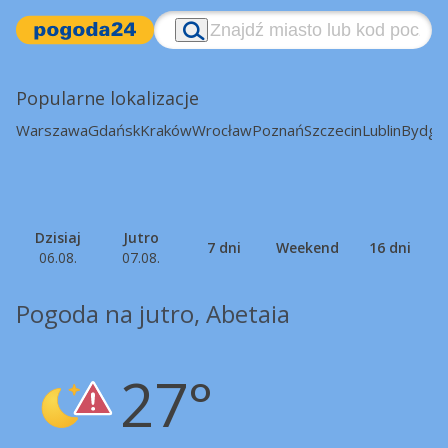
Popularne lokalizacje
Warszawa
Gdańsk
Kraków
Wrocław
Poznań
Szczecin
Lublin
Bydgo
Dzisiaj
Jutro
7 dni
Weekend
16 dni
06.08.
07.08.
Pogoda na jutro, Abetaia
27°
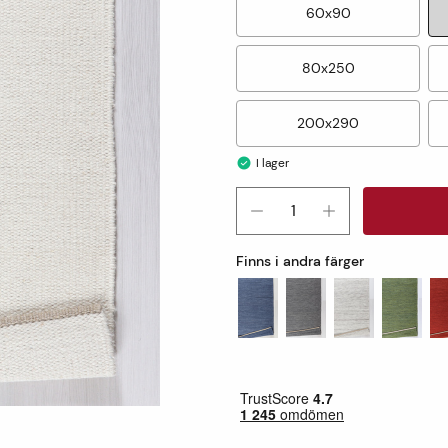
60x90
80x250
200x290
I lager
Finns i andra färger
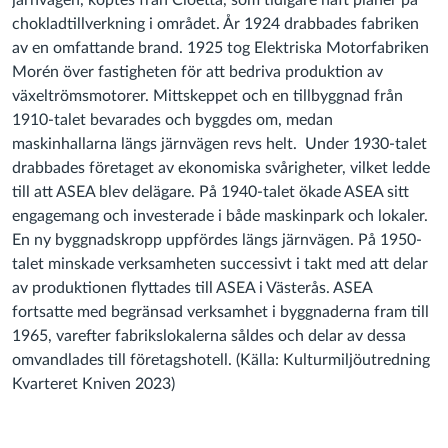
järnvägen, köptes från Cloetta, som tidigare haft planer på
chokladtillverkning i området. År 1924 drabbades fabriken
av en omfattande brand. 1925 tog Elektriska Motorfabriken
Morén över fastigheten för att bedriva produktion av
växeltrömsmotorer. Mittskeppet och en tillbyggnad från
1910-talet bevarades och byggdes om, medan
maskinhallarna längs järnvägen revs helt. Under 1930-talet
drabbades företaget av ekonomiska svårigheter, vilket ledde
till att ASEA blev delägare. På 1940-talet ökade ASEA sitt
engagemang och investerade i både maskinpark och lokaler.
En ny byggnadskropp uppfördes längs järnvägen. På 1950-
talet minskade verksamheten successivt i takt med att delar
av produktionen flyttades till ASEA i Västerås. ASEA
fortsatte med begränsad verksamhet i byggnaderna fram till
1965, varefter fabrikslokalerna såldes och delar av dessa
omvandlades till företagshotell. (Källa: Kulturmiljöutredning
Kvarteret Kniven 2023)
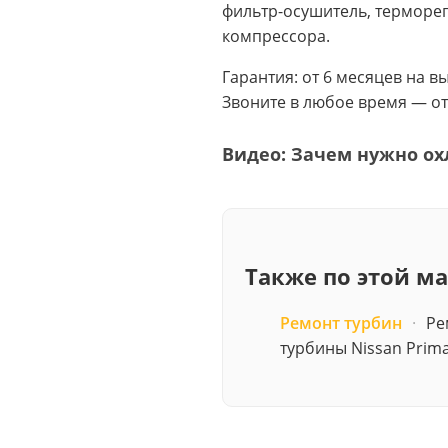
фильтр-осушитель, терморег
компрессора.
Гарантия: от 6 месяцев на 
Звоните в любое время — от
Видео: Зачем нужно ох
Также по этой м
Ремонт турбин
·
Ре
турбины Nissan Prima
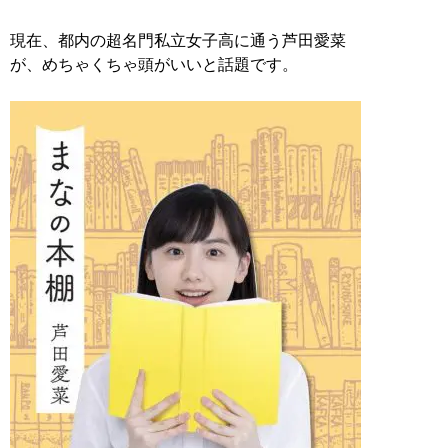
現在、都内の超名門私立女子高に通う芦田愛菜
が、めちゃくちゃ頭がいいと話題です。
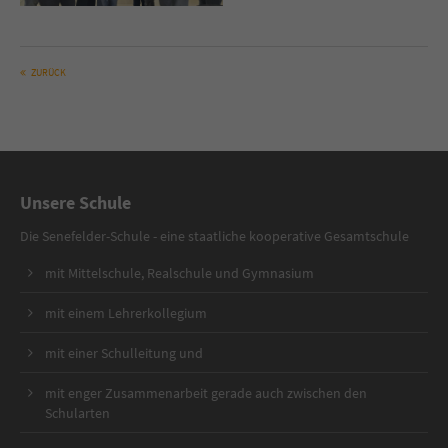
ZURÜCK
Unsere Schule
Die Senefelder-Schule - eine staatliche kooperative Gesamtschule
mit Mittelschule, Realschule und Gymnasium
mit einem Lehrerkollegium
mit einer Schulleitung und
mit enger Zusammenarbeit gerade auch zwischen den
Schularten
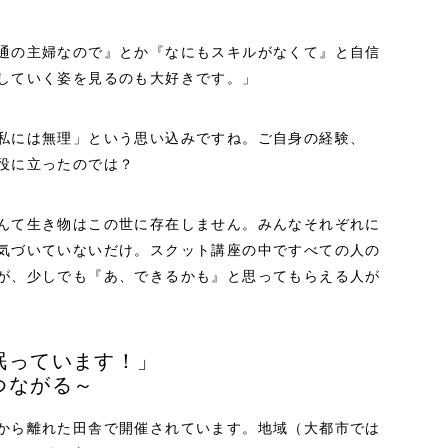
通の主婦なので』とか『なにもスキルがなくて』と自信
していく姿を見るのも大好きです。」
私には無理」という思い込みですね。ご自身の経験、
役に立ったのでは？
んて生き物はこの世に存在しません。みんなそれぞれに
気づいていないだけ。スクット講座の中ですべての人の
が、少しでも『あ、できるかも』と思ってもらえる人が
眠っています！」
つながる～
から離れた田舎で開催されています。地域（大都市では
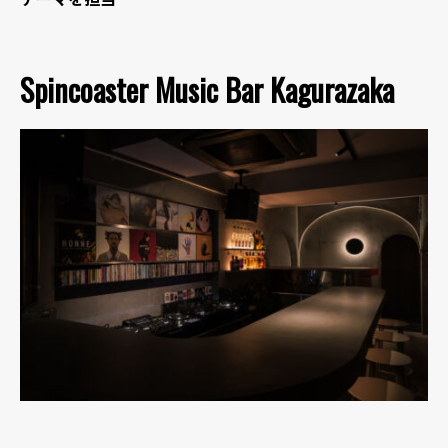
Spincoaster Music Bar Kagurazaka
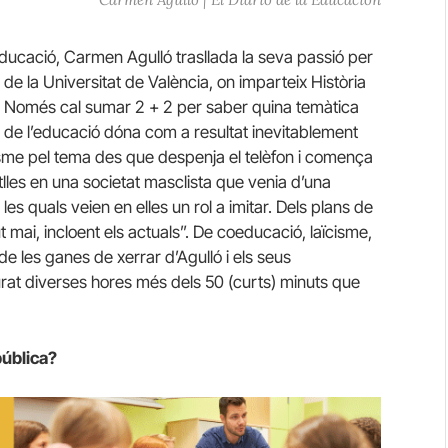
ducació, Carmen Agulló trasllada la seva passió per
de la Universitat de València, on imparteix Història
la. Només cal sumar 2 + 2 per saber quina temàtica
a de l’educació dóna com a resultat inevitablement
iasme pel tema des que despenja el telèfon i comença
lles en una societat masclista que venia d’una
les quals veien en elles un rol a imitar. Dels plans de
 mai, incloent els actuals”. De coeducació, laïcisme,
e les ganes de xerrar d’Agulló i els seus
rat diverses hores més dels 50 (curts) minuts que
pública?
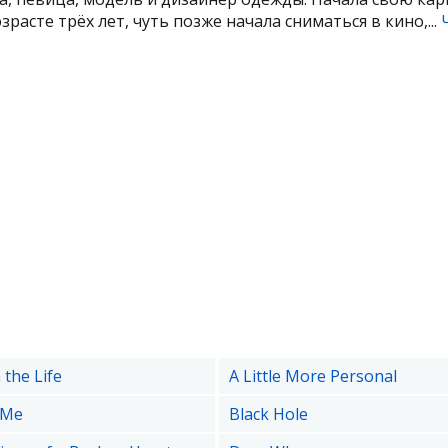
зрасте трёх лет, чуть позже начала сниматься в кино,...
 the Life
A Little More Personal
 Me
Black Hole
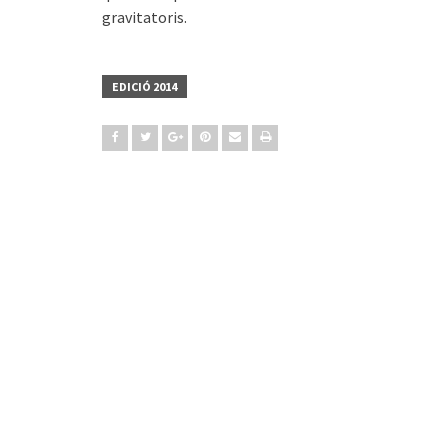
gravitatoris.
EDICIÓ 2014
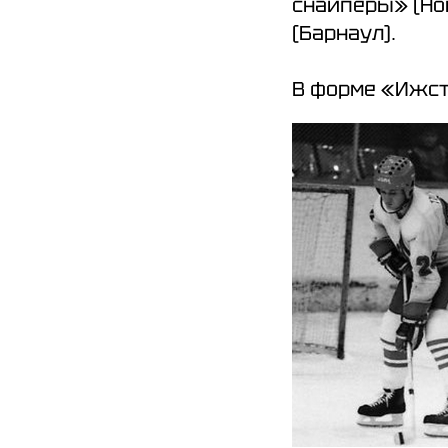
снайперы» (Но
(Барнаул).
В форме «Ижста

++++++++++

◆ **EXERCISE DIRECTIONS**
Look through the material above for "järnvägen" and copy the lines that have it.

◆ **RESPONSE AREA**
järnvägen, köptes från Cloetta, som tidigare haft planer på
maskinhallarna längs järnvägen revs helt. Under 1930-talet
En ny byggnadskropp uppfördes längs järnvägen. På 1950-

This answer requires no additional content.